As of Wednesday, the Maersk Erin was anchored near a refinery at Al Zawiyah, Libya, her planned destination.
Authorities estimate that this week's death toll for Mediterranean migrant crossings stands at about 240, bringing fatalities to 4,500 for the year through November – a new record, up 20 percent from the same period in 2015.
Successful arrivals on the North Africa to Italy route have reached about 165,000 since January. Transits from Turkey to Greece have tailed off sharply following a new EU enforcement and deportation program.
Aid officials and NGOs say that migrants face greater dangers now that Libyan human smugglers have switched to the use of rubber dinghies. Overloaded wooden fishing boats could flood, founder or capsize, but they were never in danger of deflating.
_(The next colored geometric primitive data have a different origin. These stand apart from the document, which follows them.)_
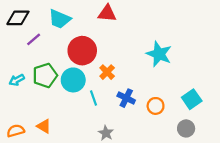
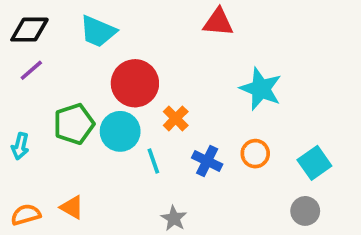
red triangle: (107, 13) -> (218, 22), moved
purple line: (34, 39) -> (31, 70), moved
cyan arrow: (17, 80) -> (20, 146), moved, turned -49
orange circle: (156, 106) -> (255, 154), moved

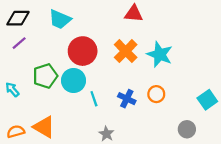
orange cross: (176, 118) -> (126, 51), moved, size x1.5
cyan arrow: (20, 146) -> (12, 90), turned 126
cyan square: (314, 163) -> (207, 100), moved
orange triangle: (72, 207) -> (44, 127), size x1.5

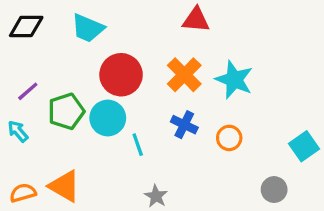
purple line: (19, 43) -> (28, 91), moved
blue cross: (127, 99) -> (184, 125), moved

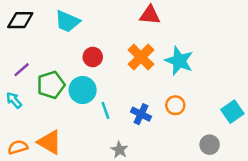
red circle: (121, 75) -> (93, 57), size x0.6
blue cross: (184, 125) -> (141, 114), moved

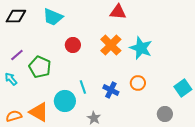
green pentagon: (51, 85) -> (40, 67), turned -30
cyan circle: (83, 90) -> (65, 101), moved

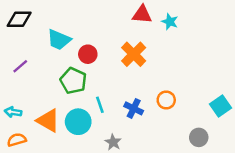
cyan trapezoid: (53, 17) -> (59, 40), moved
cyan star: (141, 48) -> (170, 22), moved, size x0.6
green pentagon: (40, 67) -> (73, 81), moved
cyan arrow: (11, 79) -> (13, 112), moved, turned -40
orange triangle: (39, 112) -> (48, 121), moved

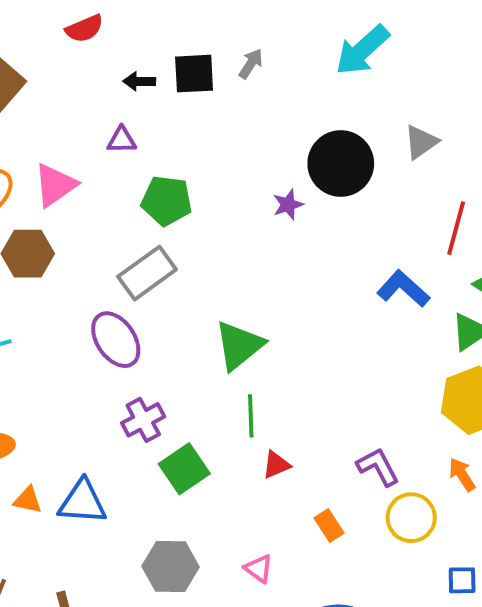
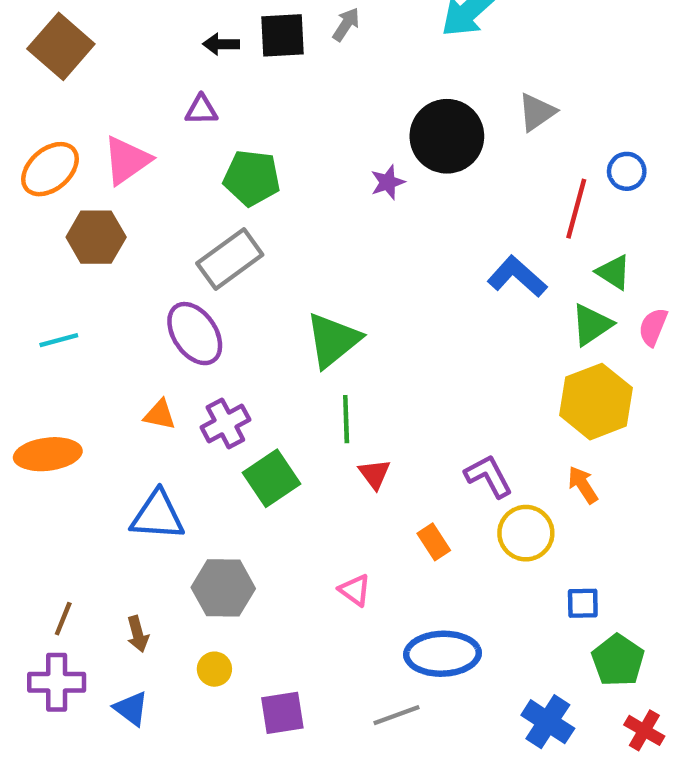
red triangle: (276, 465) -> (375, 474), turned -44
orange triangle: (28, 500) -> (160, 415), moved
gray hexagon: (171, 567) -> (223, 588), moved

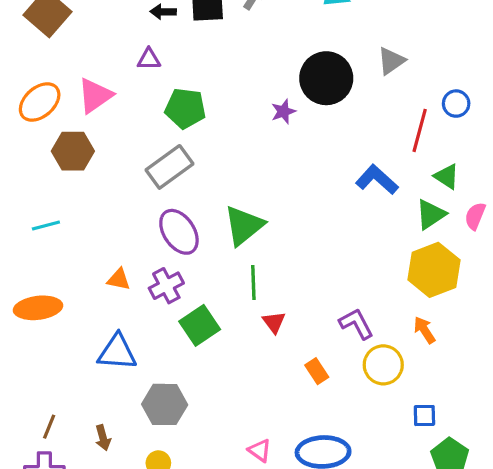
purple ellipse: (195, 334) -> (179, 232), moved
pink triangle: (355, 590) -> (260, 450), moved

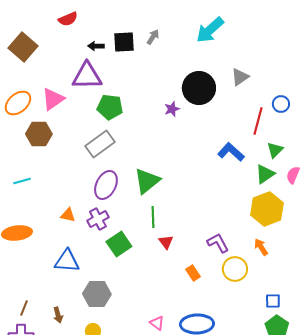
purple triangle: (149, 59) -> (87, 76), size x2.0
green triangle: (447, 176) -> (275, 150), turned 42
purple ellipse: (179, 232) -> (106, 185), turned 60
blue square: (424, 416) -> (273, 301), moved

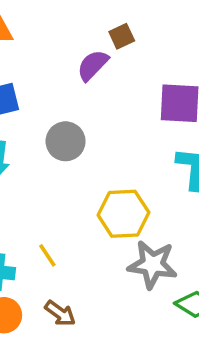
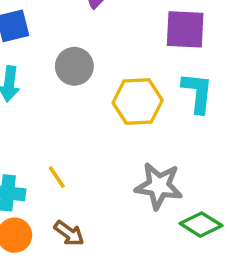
yellow hexagon: (123, 214) -> (138, 101), moved

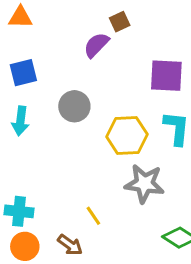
yellow line: (57, 177) -> (93, 216), moved
gray star: (159, 186) -> (144, 184), moved

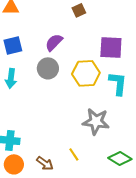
purple semicircle: (96, 45) -> (54, 42), moved
yellow hexagon: (127, 135) -> (86, 73), moved
yellow line: (93, 216) -> (74, 154), moved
The new dinghies, however, are liable to tears and punctures – and they now account for two thirds of the smugglers' boats, according to Migrant Report.
Earlier this year, Wikileaks released an internal EU intelligence report on Libyan smugglers' purchases of large rubber dinghies from Chinese suppliers. A containerload of the inflatable boats was intercepted in Malta in February, but authorities had to release it to its Libyan BCO as there was no legal basis for confiscating it.
30-foot inflatables are available from a variety of Chinese manufacturers for roughly $1000 each (not including shipping). Libyan smugglers told The Guardian that fares for migrants run from $800 to $2,500 depending on their nationality and ability to pay.